Any one got any insight as to how things are looking on the rivers around Cuyahoga, and lake counties? More fish coming up stream or are they still in the lake? Im itching to get out!


----------



## fishinbula (Aug 30, 2007)

Low and clear but there are some fish out east. Need rain!


----------



## KayakBass11 (Mar 25, 2015)

fishinbula said:


> Low and clear but there are some fish out east. Need rain!


You think it would be worth hitting up the Grand this weekend? or should I venture out to Ashtabula for my first trip out there?


----------



## fishinbula (Aug 30, 2007)

All depends on how much rain we get. I fished Bula on Sunday low and clear fish are in the deep water by the boat clubs. Didn't catch any but saw fish swimming that's how clear it is. Conneaut is producing fish but also in deep areas.
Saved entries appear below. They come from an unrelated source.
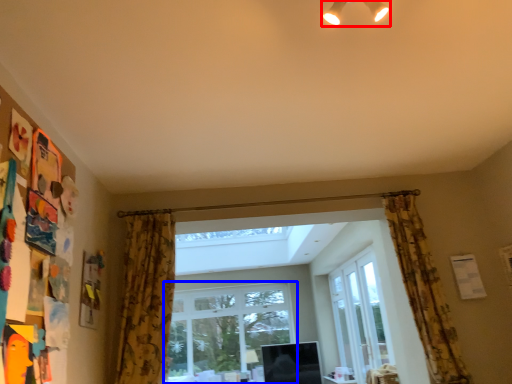 Question: Among these objects, which one is farthest to the camera, light fixture (highlighted by a red box) or window (highlighted by a blue box)?

Choices:
 (A) light fixture
 (B) window

Answer: (B) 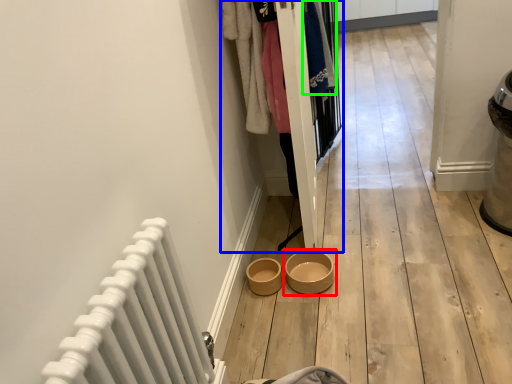 Question: Based on their relative distances, which object is nearer to bowl (highlighted by a red box)? Choose from closet (highlighted by a blue box) and clothing (highlighted by a green box).

Choices:
 (A) closet
 (B) clothing

Answer: (A) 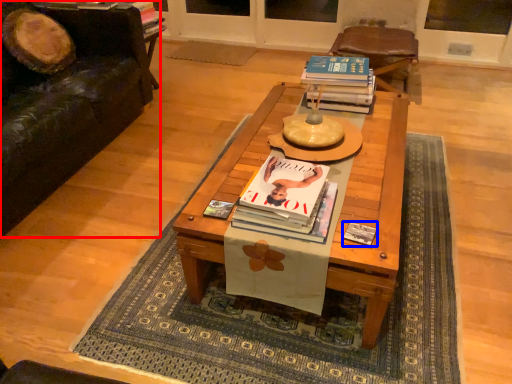 Question: Which of the following is the closest to the observer, studio couch (highlighted by a red box) or paperback book (highlighted by a blue box)?

Choices:
 (A) studio couch
 (B) paperback book

Answer: (B) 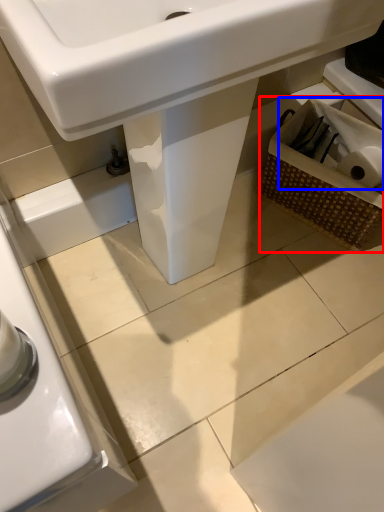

Haven't heard much on the grand other than fish are up to route 84. Hope this helps.


----------



## KayakBass11 (Mar 25, 2015)

fishinbula said:


> All depends on how much rain we get. I fished Bula on Sunday low and clear fish are in the deep water by the boat clubs. Didn't catch any but saw fish swimming that's how clear it is. Conneaut is producing fish but also in deep areas. Haven't heard much on the grand other than fish are up to route 84. Hope this helps.


I love fishing under the bridge in Painesville and down at Helen haze. People are already seeing and catching some fish up there? and do you mean 86 not 84? 86 would be Helen haze.


----------



## justinharrell (Sep 18, 2012)

Rain this morning got me excited, wish it would have stuck around.


----------



## fishinbula (Aug 30, 2007)

They are calling for more rain so we can hope. And only report I got was route 84 in painesville but if they are there I am sure they made it to Helen Haze since it is right off of 84.


----------



## TheShoreman (Sep 17, 2015)

Don't waste your time the Grand is too low. The Chagrin looks like a ditch. The lakes too rough so it's chocolate milk at the mouths. Best bet would to go up to conneaut. Like what was previously said we need rain until then it'll be slow.


----------



## Run_Yun (May 3, 2014)

KayakBass11 said:


> You think it would be worth hitting up the Grand this weekend? or should I venture out to Ashtabula for my first trip out there?


Nothing in grand week before last after that bit of rain. Too dry. Maybe Sunday or Monday if it rains like they say it will.


----------